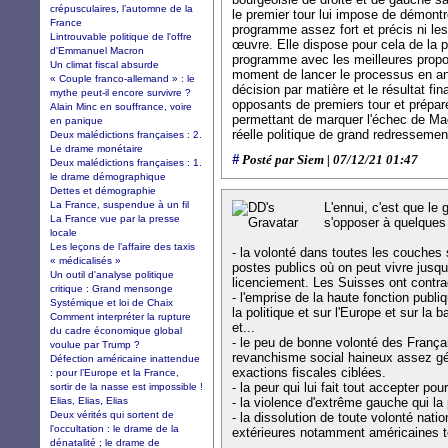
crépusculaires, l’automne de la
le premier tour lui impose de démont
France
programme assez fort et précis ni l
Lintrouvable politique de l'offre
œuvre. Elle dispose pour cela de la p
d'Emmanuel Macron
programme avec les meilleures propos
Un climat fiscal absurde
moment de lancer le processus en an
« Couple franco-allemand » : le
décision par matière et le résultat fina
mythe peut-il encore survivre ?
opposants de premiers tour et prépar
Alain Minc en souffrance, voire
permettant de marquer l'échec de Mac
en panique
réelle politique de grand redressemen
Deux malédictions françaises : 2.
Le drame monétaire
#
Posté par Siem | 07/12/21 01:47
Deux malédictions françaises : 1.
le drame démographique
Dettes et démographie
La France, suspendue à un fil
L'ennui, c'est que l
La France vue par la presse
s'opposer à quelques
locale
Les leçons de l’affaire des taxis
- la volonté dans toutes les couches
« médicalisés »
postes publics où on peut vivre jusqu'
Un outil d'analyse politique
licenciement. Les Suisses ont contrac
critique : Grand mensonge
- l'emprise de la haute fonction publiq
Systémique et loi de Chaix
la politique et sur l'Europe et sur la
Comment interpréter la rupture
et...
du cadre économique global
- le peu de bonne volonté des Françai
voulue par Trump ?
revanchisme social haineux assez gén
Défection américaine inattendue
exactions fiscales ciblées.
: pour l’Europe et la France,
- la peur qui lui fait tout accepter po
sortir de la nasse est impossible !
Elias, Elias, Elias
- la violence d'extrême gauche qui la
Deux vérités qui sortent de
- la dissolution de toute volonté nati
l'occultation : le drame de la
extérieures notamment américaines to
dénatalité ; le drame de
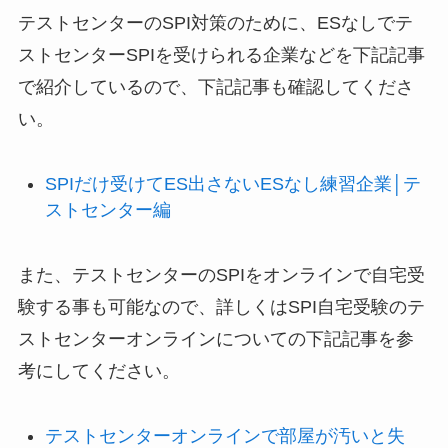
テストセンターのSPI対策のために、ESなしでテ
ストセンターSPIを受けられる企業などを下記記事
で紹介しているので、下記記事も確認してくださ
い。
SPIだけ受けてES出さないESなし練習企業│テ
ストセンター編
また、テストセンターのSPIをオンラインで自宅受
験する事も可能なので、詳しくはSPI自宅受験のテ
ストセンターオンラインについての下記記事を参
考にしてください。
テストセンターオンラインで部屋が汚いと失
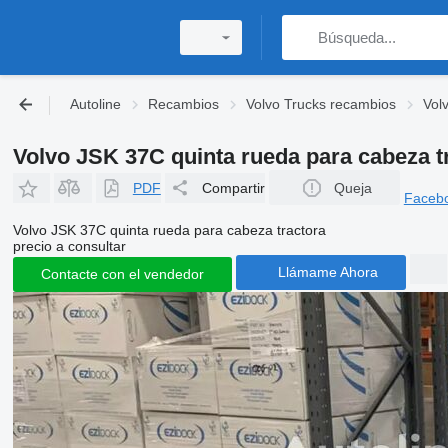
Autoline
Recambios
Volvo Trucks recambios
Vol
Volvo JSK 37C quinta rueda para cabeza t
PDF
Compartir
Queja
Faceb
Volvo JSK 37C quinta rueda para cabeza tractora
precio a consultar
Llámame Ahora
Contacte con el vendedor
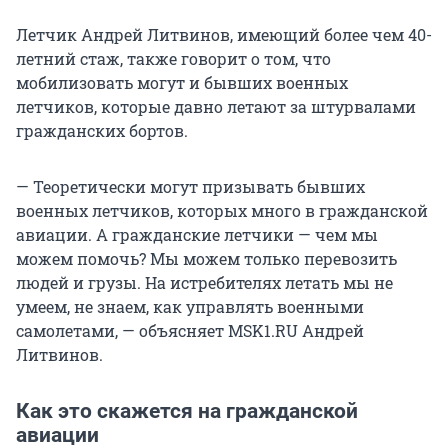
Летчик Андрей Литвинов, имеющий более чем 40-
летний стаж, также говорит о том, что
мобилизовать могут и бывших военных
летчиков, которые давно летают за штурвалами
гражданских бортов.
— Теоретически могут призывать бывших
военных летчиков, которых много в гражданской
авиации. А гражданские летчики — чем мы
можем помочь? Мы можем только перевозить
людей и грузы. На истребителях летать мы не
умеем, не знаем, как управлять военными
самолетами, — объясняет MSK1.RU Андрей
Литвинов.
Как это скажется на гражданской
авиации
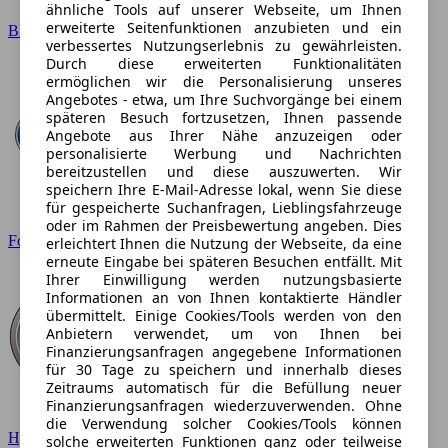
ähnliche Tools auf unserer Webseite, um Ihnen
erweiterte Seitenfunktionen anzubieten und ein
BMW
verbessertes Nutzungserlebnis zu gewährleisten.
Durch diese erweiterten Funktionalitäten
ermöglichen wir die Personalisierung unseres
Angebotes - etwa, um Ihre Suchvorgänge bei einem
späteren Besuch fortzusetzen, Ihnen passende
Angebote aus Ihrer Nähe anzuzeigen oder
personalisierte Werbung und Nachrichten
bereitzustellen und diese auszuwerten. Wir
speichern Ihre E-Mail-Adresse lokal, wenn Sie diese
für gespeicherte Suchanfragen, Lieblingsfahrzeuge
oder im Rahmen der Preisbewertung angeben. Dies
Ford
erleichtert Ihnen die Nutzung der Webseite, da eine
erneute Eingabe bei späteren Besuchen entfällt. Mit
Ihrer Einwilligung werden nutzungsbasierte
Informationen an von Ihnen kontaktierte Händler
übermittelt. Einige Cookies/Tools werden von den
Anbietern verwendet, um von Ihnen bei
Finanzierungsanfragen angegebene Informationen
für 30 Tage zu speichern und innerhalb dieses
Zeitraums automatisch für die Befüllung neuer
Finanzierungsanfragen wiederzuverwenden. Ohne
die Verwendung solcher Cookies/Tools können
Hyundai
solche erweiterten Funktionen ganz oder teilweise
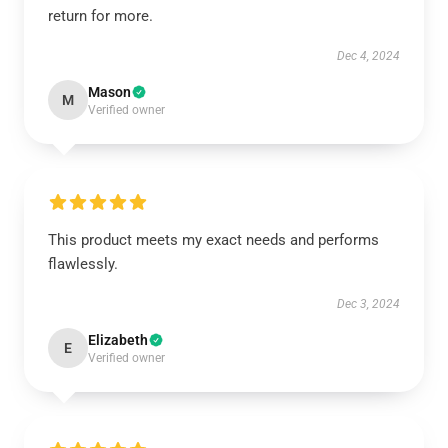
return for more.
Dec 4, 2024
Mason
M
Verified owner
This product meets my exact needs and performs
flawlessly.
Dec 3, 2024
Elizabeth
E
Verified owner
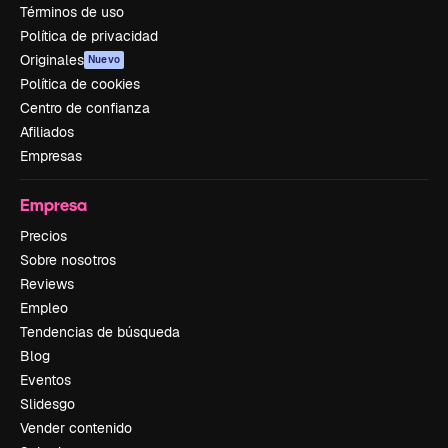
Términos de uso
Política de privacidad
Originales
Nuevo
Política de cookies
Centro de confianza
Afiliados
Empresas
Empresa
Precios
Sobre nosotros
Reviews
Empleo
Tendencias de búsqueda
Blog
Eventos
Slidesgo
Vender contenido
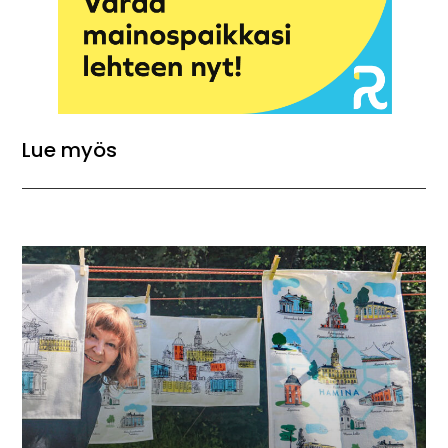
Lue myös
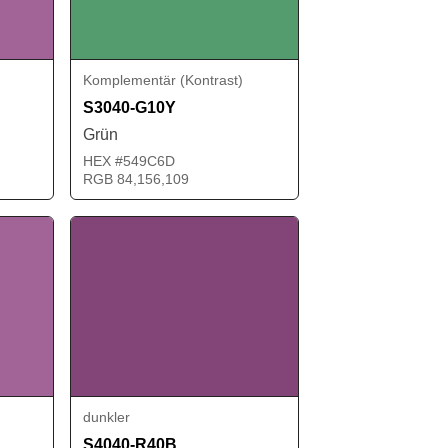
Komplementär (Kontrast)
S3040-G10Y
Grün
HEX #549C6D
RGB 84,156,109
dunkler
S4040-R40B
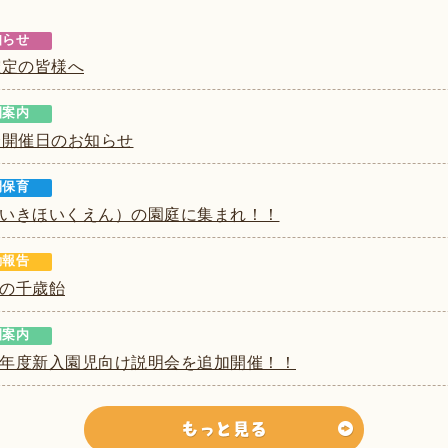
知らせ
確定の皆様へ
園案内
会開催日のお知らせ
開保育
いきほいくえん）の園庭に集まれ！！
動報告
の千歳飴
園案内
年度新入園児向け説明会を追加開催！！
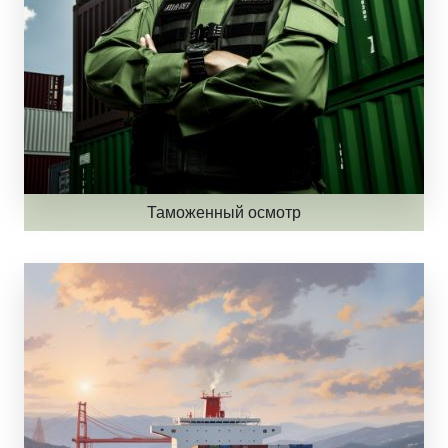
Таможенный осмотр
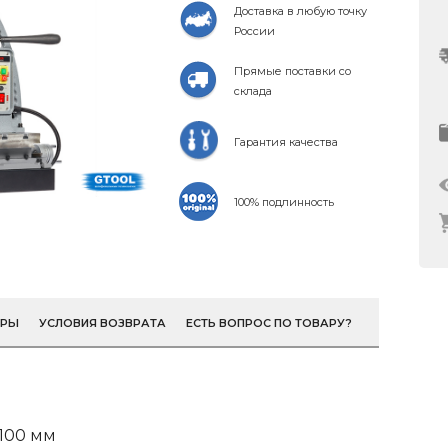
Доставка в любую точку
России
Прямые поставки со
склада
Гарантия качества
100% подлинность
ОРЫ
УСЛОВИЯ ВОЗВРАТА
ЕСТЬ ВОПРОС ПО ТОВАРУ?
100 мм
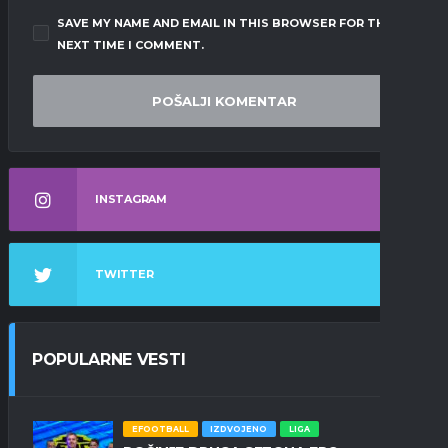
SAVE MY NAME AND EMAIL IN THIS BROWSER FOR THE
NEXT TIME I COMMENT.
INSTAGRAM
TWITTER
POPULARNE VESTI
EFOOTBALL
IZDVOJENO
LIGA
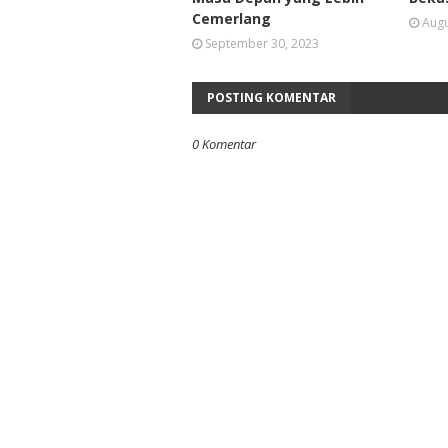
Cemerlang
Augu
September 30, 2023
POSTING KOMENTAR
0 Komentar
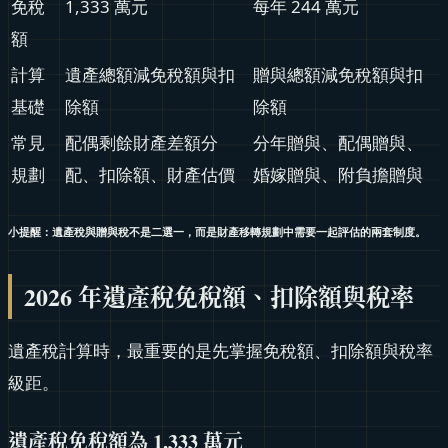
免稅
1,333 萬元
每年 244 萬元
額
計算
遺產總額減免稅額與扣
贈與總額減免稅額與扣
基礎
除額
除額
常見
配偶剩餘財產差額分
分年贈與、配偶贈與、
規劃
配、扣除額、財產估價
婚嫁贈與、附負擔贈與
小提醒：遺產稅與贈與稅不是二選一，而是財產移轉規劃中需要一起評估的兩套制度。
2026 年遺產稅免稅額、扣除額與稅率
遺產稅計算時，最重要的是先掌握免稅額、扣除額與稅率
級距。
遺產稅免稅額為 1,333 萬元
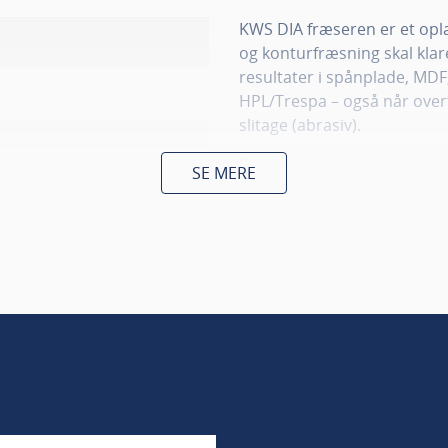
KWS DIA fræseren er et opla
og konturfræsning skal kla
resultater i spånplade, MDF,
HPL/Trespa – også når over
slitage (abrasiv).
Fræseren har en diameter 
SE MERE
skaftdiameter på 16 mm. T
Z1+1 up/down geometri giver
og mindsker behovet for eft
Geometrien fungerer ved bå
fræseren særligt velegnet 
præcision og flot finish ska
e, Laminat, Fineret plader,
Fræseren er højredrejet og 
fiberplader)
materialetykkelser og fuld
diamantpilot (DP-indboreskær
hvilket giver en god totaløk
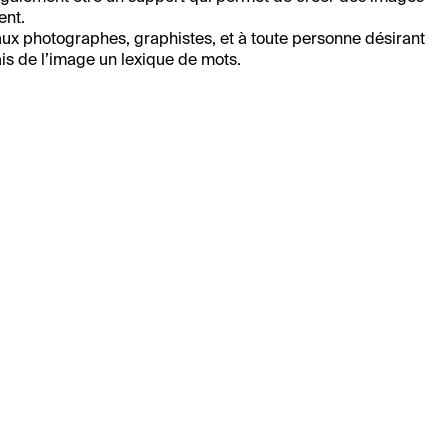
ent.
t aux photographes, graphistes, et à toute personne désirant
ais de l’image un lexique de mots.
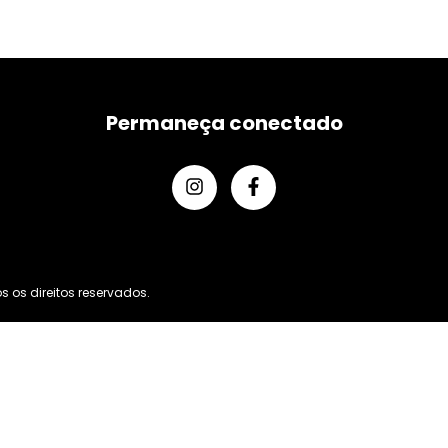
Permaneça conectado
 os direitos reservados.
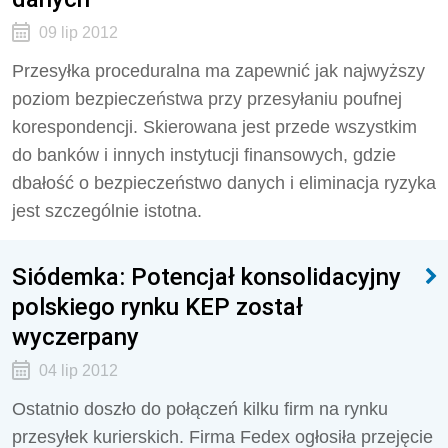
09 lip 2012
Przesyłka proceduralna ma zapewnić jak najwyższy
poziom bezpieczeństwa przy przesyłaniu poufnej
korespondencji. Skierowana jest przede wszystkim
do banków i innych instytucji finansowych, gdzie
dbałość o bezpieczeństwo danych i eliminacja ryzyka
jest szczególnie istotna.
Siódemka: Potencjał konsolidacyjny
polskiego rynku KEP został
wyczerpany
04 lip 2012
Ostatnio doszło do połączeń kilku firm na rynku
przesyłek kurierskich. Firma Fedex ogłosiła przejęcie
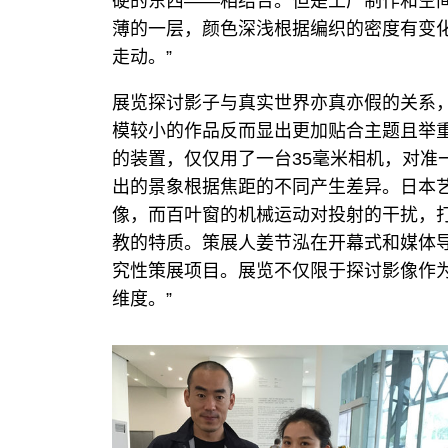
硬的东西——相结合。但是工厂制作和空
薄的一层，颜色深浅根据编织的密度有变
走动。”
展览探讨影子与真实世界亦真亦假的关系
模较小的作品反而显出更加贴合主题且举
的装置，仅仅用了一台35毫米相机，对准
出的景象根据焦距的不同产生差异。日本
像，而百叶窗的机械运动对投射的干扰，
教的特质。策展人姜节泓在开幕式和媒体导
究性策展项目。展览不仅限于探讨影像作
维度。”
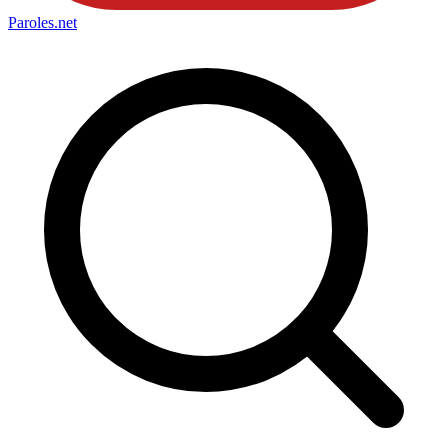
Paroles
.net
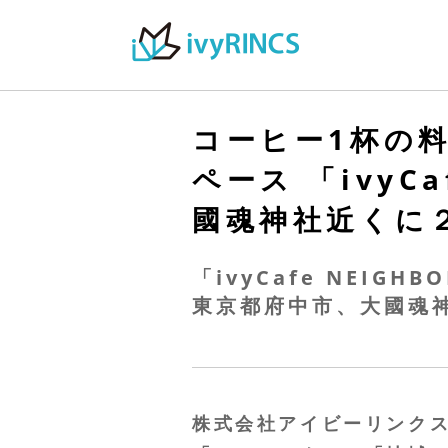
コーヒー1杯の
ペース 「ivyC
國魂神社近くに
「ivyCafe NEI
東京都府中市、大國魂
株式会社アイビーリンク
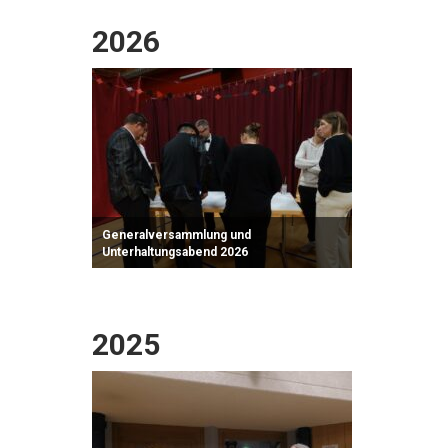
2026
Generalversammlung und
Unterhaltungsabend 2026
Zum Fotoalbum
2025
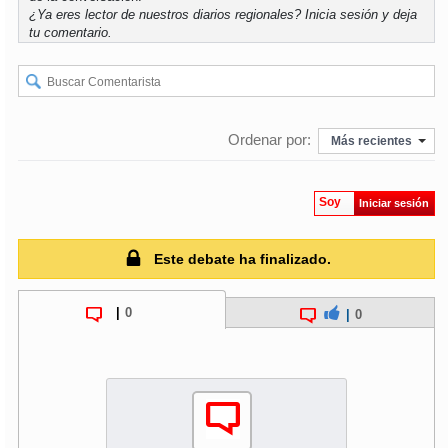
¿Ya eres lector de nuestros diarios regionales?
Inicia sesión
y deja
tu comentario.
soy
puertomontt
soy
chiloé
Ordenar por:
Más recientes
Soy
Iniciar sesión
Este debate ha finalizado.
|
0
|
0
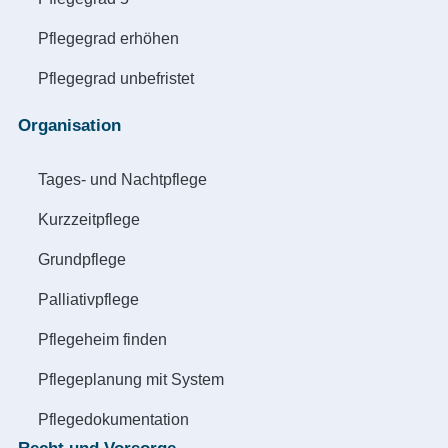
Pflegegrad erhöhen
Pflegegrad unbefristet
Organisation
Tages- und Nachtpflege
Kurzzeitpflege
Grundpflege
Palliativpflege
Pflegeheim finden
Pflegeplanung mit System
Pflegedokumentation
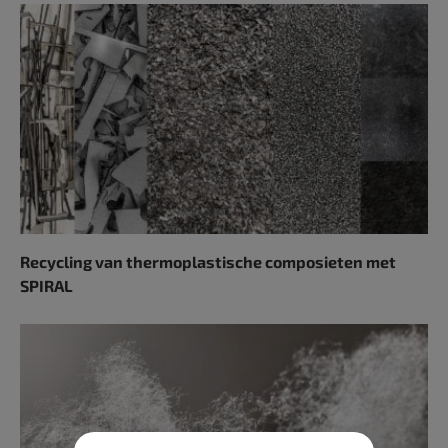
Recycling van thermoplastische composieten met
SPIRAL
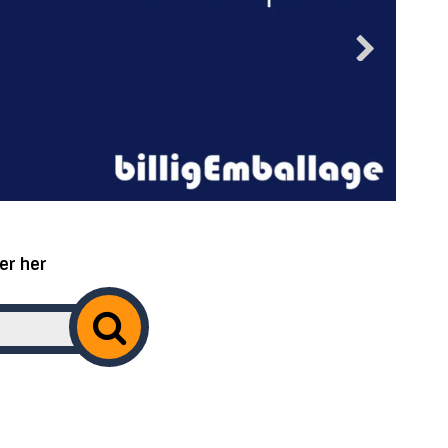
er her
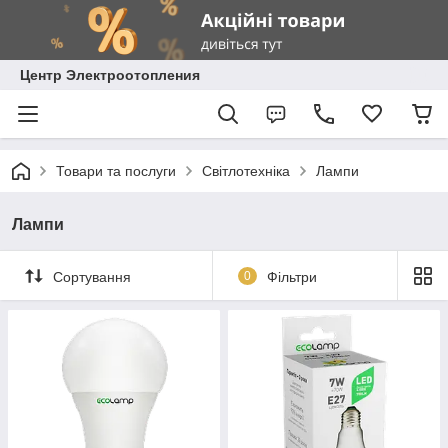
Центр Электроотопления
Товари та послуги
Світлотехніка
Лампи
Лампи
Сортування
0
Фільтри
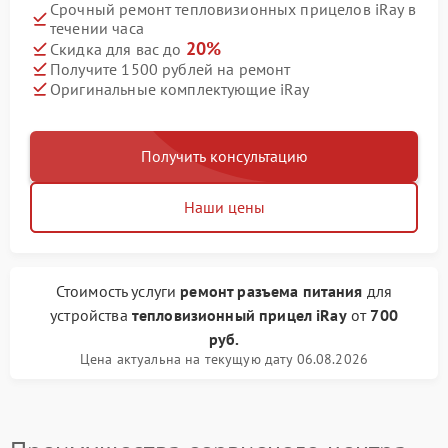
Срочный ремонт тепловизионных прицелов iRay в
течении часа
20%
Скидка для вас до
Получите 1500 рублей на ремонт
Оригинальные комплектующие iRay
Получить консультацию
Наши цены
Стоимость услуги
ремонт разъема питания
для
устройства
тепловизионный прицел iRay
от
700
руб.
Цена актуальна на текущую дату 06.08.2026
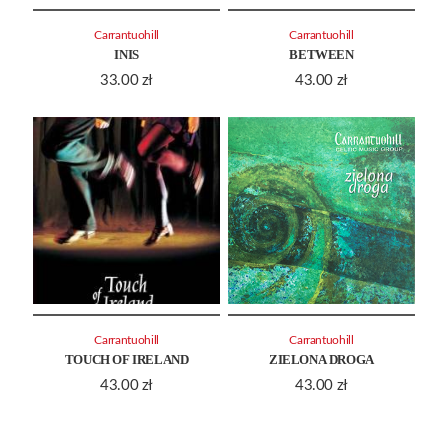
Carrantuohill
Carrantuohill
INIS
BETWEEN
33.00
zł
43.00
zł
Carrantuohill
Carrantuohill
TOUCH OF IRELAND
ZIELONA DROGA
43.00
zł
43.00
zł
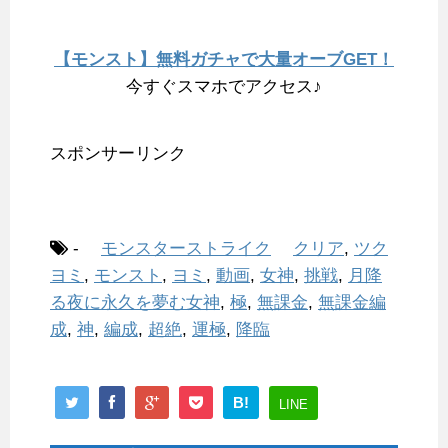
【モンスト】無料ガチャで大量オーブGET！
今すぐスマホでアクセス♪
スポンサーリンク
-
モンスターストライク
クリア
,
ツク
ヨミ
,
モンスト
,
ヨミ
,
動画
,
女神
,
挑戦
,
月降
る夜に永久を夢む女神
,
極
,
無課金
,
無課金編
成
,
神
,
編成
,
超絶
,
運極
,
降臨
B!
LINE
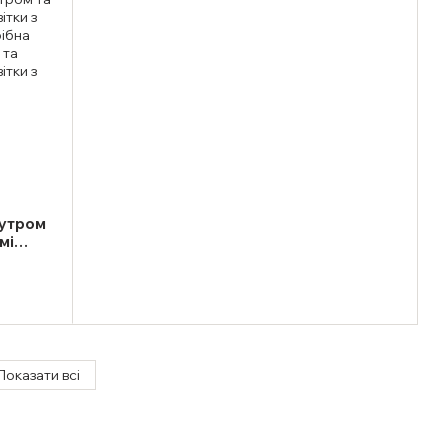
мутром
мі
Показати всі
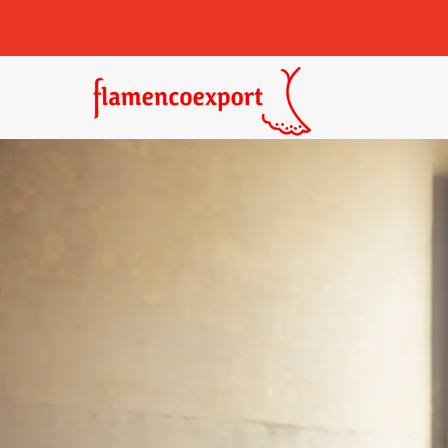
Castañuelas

PROBLEM TO WORK ON =>
Where does the string "Tools" occur in the data above? Copy every line that holds it.

EXPECTED ANSWER =>
ähnliche Tools auf unserer Webseite, um Ihnen
übermittelt. Einige Cookies/Tools werden von den
die Verwendung solcher Cookies/Tools können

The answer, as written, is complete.